The necessary resection extent and margin adequacy depend on factors such as tumor histology and anatomical barriers (fascia, periosteum, or epineurium).
Due to the complexity of STS management, evaluation at a specialized sarcoma center is essential. A multidisciplinary team—including surgical, medical, and radiation oncologists—determines whether neoadjuvant (Radiation Therapy) or adjuvant therapy (Radiation or Chentherapy) is indicated. Additionally, expert pathologic review is critical, as up to 25% of sarcomas are initially misclassified, with 15% having clinically significant errors affecting treatment.
Complex cases often require collaboration with plastic, vascular, thoracic, or urologic surgeons for optimal outcomes.
PROGNOSIS
Prognosis for sarcoma patients correlates strongly with disease progression at diagnosis.

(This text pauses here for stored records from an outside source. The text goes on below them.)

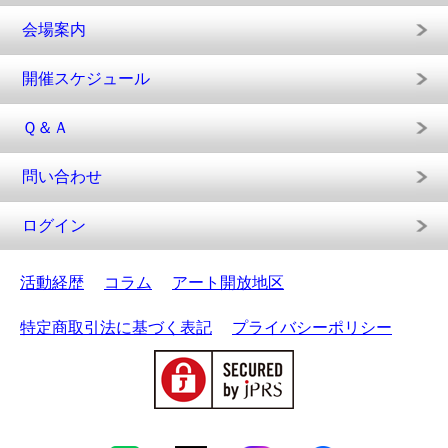
会場案内
開催スケジュール
Ｑ＆Ａ
問い合わせ
ログイン
活動経歴
コラム
アート開放地区
特定商取引法に基づく表記
プライバシーポリシー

For localized tumors confined to the primary site, approximately 81% of patients survive five years post-diagnosis.
When the cancer involves regional lymph nodes or nearby tissues, this rate declines to 56%. The most significant survival challenge occurs with metastatic disease, where only 15% of patients reach the five-year milestone.
These statistics underscore the critical importance of early detection and intervention in improving sarcoma outcomes.
MESSAGE OF HOPE
To you who are facing sarcoma this diagnosis may feel like an impossible storm, but even the fiercest storms have breaks of sunlight. You are stronger than you realize, more resilient than you feel in your hardest moments, and far from alone in this fight.

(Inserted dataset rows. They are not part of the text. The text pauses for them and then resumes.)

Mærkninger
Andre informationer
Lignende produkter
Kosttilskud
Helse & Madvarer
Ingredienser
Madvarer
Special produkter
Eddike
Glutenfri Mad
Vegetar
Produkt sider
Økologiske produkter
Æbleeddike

- Sarcoma may be rare, but hope is not. Every day, researchers are uncovering new treatments, refining therapies, and rewriting what’s possible. Your journey is part of that progress. The courage you show whether sitting through another round of treatment, facing a scan with a deep breath, or simply getting out of bed on a tough day fuels the hope that one day, no one will have to fight this battle.